(Source records)
----

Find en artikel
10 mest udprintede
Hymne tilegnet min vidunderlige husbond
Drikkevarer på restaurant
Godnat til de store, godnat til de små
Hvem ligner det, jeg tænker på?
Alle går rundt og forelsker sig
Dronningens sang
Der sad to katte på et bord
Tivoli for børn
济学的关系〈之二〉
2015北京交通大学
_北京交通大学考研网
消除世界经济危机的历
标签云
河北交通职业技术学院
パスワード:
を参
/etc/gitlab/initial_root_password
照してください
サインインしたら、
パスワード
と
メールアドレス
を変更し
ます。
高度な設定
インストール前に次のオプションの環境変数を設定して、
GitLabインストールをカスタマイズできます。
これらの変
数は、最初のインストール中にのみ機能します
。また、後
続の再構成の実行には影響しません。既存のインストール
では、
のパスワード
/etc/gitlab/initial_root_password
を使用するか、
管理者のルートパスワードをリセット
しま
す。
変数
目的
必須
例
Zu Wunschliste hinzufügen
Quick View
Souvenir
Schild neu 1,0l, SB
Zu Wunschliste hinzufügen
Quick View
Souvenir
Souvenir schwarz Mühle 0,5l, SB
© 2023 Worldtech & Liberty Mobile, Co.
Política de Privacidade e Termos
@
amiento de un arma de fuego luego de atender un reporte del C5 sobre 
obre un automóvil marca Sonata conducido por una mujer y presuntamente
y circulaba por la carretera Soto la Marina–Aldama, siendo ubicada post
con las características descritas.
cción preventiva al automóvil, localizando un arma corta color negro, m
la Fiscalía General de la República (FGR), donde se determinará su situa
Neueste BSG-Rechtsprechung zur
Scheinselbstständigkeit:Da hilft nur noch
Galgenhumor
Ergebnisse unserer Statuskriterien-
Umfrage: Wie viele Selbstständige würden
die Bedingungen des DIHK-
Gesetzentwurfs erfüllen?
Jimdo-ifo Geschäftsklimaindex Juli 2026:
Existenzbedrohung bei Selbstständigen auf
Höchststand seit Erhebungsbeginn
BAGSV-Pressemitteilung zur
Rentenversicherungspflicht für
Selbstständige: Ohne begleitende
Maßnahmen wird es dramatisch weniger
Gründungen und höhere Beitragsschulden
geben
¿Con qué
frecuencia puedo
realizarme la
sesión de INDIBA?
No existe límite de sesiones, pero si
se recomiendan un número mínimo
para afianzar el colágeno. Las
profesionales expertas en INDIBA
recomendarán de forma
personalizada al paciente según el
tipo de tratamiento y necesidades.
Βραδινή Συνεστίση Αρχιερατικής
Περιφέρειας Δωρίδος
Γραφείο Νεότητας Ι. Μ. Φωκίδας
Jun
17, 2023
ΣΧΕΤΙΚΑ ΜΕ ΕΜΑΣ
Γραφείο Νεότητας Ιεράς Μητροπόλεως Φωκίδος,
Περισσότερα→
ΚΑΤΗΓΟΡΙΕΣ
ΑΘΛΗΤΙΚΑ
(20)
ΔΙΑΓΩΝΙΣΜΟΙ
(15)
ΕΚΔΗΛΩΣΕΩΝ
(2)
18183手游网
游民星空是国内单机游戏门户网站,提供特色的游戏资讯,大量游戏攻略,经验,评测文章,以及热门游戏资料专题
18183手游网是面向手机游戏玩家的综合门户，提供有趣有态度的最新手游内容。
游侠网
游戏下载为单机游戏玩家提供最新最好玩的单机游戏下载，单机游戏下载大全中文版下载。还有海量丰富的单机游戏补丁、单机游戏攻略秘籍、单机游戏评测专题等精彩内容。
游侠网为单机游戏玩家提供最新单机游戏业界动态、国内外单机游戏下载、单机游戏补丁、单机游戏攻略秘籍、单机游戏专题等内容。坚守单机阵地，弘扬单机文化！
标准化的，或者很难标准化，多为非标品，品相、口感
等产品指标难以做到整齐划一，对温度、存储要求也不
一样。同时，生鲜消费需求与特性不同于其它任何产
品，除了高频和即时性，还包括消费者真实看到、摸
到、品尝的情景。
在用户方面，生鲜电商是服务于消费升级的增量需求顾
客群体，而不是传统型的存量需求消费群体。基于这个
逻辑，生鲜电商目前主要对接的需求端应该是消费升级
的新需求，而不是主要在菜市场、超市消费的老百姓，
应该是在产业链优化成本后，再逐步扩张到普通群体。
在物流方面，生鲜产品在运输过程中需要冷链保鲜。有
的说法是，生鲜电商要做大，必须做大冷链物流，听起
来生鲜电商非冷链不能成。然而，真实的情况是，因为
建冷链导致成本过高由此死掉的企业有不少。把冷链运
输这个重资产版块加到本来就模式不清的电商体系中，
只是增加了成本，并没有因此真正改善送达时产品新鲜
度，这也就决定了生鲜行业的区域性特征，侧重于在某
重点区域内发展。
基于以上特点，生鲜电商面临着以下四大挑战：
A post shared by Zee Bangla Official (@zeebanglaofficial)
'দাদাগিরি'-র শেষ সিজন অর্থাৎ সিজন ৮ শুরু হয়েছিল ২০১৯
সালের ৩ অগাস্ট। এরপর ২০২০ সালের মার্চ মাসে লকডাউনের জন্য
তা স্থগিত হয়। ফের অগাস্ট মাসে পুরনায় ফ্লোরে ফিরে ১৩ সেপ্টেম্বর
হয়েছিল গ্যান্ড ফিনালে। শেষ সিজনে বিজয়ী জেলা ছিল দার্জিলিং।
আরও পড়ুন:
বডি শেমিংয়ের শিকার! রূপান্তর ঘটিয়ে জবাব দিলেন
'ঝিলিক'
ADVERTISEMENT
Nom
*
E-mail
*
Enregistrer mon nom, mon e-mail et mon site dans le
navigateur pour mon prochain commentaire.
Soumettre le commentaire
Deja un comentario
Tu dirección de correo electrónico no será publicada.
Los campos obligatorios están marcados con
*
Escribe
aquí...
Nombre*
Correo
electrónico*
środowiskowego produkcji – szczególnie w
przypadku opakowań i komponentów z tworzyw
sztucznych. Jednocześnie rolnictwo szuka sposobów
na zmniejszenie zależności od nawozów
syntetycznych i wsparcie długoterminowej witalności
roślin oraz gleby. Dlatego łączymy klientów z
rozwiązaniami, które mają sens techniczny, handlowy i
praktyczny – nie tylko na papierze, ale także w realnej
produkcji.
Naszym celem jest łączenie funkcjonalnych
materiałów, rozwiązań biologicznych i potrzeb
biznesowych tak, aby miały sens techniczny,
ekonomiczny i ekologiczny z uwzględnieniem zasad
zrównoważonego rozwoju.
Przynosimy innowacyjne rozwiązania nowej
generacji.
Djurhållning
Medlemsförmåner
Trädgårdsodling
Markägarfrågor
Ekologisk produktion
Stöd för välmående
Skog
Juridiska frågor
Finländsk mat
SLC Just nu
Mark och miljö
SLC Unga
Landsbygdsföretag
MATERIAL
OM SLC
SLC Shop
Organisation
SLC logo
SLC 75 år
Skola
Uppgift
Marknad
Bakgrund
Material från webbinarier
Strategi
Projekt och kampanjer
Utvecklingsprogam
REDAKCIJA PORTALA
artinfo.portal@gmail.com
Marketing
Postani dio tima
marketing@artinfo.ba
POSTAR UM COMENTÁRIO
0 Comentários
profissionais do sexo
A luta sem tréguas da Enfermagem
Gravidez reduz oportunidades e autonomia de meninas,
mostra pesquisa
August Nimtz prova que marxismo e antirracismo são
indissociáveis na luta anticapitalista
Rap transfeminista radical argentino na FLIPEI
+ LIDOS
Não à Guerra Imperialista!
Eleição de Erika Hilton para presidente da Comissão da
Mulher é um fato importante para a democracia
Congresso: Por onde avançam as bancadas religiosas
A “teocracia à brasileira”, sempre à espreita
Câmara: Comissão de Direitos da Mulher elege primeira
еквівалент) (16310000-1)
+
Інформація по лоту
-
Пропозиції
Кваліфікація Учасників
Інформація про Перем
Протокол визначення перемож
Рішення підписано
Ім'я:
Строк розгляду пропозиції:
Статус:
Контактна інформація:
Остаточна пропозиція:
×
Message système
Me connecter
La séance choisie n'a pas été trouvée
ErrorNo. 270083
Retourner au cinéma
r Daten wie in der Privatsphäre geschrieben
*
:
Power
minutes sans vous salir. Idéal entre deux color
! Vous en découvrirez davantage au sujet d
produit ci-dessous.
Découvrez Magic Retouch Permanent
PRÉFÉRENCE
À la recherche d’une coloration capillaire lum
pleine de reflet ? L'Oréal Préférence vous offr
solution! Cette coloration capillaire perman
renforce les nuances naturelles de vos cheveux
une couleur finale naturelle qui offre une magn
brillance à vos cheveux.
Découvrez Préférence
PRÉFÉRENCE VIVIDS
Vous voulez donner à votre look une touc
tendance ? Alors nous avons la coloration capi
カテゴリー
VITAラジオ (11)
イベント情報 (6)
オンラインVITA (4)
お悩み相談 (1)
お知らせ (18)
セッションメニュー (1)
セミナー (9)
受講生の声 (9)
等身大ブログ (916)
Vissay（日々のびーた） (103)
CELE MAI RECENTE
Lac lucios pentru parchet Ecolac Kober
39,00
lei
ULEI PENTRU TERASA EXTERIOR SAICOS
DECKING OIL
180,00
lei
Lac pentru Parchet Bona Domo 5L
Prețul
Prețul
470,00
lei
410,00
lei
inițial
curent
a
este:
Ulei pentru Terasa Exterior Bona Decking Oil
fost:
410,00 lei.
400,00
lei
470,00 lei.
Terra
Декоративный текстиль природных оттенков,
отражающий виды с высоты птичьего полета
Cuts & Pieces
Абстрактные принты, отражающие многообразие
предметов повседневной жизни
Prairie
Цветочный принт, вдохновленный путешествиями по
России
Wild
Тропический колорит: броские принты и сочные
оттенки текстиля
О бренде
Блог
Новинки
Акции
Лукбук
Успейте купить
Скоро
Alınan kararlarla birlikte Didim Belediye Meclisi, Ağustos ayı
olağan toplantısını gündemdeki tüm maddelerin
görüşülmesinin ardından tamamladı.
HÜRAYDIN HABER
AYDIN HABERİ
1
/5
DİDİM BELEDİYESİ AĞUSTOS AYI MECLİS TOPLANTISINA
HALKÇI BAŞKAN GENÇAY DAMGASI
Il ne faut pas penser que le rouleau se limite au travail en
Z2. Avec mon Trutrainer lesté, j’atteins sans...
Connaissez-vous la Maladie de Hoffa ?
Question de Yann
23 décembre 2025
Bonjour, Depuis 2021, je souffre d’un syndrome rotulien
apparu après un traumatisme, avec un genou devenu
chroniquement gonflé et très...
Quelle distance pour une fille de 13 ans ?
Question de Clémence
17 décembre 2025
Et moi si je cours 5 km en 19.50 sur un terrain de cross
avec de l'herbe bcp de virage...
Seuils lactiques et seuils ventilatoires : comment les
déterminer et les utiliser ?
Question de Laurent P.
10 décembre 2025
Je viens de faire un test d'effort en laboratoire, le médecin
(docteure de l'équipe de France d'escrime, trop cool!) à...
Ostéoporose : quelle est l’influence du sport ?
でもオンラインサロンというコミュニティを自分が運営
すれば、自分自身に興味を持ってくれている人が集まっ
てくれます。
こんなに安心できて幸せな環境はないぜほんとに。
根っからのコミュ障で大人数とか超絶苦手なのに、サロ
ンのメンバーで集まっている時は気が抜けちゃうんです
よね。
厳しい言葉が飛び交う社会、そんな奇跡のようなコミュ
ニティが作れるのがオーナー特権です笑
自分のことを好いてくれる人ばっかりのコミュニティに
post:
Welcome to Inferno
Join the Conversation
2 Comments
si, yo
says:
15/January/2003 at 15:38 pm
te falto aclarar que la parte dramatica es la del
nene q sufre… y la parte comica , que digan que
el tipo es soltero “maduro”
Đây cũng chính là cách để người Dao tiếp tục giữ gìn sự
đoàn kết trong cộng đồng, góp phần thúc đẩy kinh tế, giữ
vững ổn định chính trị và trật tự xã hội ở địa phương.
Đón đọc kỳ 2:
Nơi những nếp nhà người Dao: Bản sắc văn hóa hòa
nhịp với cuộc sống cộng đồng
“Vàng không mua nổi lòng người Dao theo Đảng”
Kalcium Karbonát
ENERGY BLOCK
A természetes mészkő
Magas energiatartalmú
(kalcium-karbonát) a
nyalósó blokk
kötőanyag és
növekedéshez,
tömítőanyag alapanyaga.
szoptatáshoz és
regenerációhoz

----

What you are asked to do: Where a line in the entries holds the word "принты", copy that line.

Completed exercise:
Абстрактные принты, отражающие многообразие
Тропический колорит: броские принты и сочные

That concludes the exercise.